As an author, speaker, and advocate, she connects viscerally with audiences large and small and is known for her uncanny ability to help others make real emotional connections with otherwise obscure realities. Keeya’s current work is centered on advocacy and collaboration with organizations that rescue women and children from the sex trafficking industry.
She works directly with women who have exited “the life”, speaks at schools and organizations locally, nationally. Her advocacy work is international. She recently published her first book on Amazon One Thousand Elsewhere: A True Survival Story which details her struggles as a teenage runaway being trafficked by a famous record producer in Atlanta, Georgia. Keeya has been a wife and mother for 20 years and resides in Texas with her family.

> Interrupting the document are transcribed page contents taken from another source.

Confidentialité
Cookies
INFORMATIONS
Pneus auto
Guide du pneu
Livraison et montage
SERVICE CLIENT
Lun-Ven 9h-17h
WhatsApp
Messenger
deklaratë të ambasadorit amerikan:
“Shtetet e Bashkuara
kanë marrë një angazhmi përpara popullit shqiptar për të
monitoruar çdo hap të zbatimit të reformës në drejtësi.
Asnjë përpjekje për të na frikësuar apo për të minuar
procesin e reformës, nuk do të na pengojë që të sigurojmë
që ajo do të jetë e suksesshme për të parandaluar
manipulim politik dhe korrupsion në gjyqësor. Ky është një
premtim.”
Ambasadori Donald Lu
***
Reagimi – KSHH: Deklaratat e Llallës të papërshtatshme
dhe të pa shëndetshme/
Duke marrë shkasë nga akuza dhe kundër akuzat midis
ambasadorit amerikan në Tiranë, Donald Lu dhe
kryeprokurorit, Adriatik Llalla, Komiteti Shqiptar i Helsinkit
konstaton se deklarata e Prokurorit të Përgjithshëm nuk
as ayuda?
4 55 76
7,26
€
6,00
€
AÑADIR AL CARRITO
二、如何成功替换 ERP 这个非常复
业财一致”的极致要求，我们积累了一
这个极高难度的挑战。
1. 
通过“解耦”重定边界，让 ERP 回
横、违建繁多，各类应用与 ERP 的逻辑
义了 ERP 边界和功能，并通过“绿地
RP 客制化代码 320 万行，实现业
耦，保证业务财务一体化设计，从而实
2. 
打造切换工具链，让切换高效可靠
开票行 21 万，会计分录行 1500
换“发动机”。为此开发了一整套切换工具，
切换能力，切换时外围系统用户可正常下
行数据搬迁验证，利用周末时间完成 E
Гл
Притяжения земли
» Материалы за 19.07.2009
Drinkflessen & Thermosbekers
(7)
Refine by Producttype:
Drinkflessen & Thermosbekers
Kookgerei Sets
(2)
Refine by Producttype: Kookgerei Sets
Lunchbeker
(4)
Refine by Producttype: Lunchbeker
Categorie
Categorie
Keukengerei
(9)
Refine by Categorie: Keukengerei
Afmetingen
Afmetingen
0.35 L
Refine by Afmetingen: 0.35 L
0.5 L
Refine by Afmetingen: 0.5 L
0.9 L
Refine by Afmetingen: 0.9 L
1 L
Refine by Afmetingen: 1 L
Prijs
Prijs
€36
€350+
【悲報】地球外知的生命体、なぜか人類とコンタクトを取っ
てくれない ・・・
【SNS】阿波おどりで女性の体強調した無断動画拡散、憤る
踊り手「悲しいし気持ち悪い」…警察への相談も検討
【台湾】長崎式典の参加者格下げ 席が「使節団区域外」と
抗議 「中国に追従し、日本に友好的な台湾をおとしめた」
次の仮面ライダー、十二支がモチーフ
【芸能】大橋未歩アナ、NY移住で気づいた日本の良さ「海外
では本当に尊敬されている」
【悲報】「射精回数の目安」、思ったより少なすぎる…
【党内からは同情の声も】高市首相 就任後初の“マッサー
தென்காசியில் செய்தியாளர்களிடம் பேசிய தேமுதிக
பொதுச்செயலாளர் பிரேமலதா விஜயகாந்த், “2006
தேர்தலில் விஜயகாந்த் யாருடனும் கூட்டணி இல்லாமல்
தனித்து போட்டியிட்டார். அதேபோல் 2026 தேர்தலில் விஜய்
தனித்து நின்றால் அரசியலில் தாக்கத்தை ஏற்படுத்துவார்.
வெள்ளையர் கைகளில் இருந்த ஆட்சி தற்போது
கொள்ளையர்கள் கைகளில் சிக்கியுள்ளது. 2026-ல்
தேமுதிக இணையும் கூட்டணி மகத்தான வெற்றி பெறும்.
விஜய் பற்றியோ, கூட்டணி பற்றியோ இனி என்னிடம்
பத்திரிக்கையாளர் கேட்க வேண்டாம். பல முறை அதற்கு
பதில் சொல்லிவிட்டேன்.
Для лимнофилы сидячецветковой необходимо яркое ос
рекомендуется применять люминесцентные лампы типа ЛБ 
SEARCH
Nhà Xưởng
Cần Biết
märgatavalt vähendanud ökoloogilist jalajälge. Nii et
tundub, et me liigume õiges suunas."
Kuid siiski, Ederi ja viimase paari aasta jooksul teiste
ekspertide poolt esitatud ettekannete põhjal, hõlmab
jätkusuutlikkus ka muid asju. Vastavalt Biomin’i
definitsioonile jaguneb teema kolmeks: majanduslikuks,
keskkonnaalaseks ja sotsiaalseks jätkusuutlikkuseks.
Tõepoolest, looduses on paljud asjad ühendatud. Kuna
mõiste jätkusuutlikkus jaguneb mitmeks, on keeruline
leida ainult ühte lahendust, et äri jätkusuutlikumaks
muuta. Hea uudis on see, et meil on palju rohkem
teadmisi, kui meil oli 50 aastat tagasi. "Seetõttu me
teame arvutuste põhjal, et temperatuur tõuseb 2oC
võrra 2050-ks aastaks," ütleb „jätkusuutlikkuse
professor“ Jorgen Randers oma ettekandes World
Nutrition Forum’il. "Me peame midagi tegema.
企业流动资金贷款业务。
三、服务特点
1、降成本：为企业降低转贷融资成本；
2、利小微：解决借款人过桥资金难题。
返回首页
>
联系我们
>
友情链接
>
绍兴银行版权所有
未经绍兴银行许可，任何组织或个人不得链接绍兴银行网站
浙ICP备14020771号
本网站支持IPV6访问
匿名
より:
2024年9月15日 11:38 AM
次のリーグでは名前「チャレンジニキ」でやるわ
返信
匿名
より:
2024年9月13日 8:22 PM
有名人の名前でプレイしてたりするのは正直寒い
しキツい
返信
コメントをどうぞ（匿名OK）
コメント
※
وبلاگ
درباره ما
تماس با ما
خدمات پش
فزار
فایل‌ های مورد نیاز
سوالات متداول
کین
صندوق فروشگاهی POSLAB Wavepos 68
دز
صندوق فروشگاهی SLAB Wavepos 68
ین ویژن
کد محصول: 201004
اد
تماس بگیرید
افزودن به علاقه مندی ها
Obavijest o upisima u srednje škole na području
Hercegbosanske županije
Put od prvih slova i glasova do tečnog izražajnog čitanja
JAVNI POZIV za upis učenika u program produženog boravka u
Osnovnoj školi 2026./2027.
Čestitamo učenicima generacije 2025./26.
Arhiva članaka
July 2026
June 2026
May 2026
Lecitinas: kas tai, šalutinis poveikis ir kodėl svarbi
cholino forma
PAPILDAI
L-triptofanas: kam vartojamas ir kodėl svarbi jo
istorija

Rev. Michael W. Salemink began serving as executive director-elect of Lutherans For Life in August 2015 and became executive director on January 1, 2016. He received a BA in theology from Concordia University Chicago, River Forest, Illinois, in 1999 and a Master of Divinity from Concordia Theological Seminary, Fort Wayne, Indiana, in 2003. He has served as pastor of St. John’s Lutheran Church, Webster, Minnesota, (2003-2005) and as associate pastor of St. James Lutheran Church and School in Lafayette, Indiana (2005-2015). Pastor Salemink and his wife, Heather, have been married since 2000 and reside in St. Louis, Missouri, where they attend Immanuel Lutheran Church, Olivette, with their three sons: Christian, Nathan, and Luke.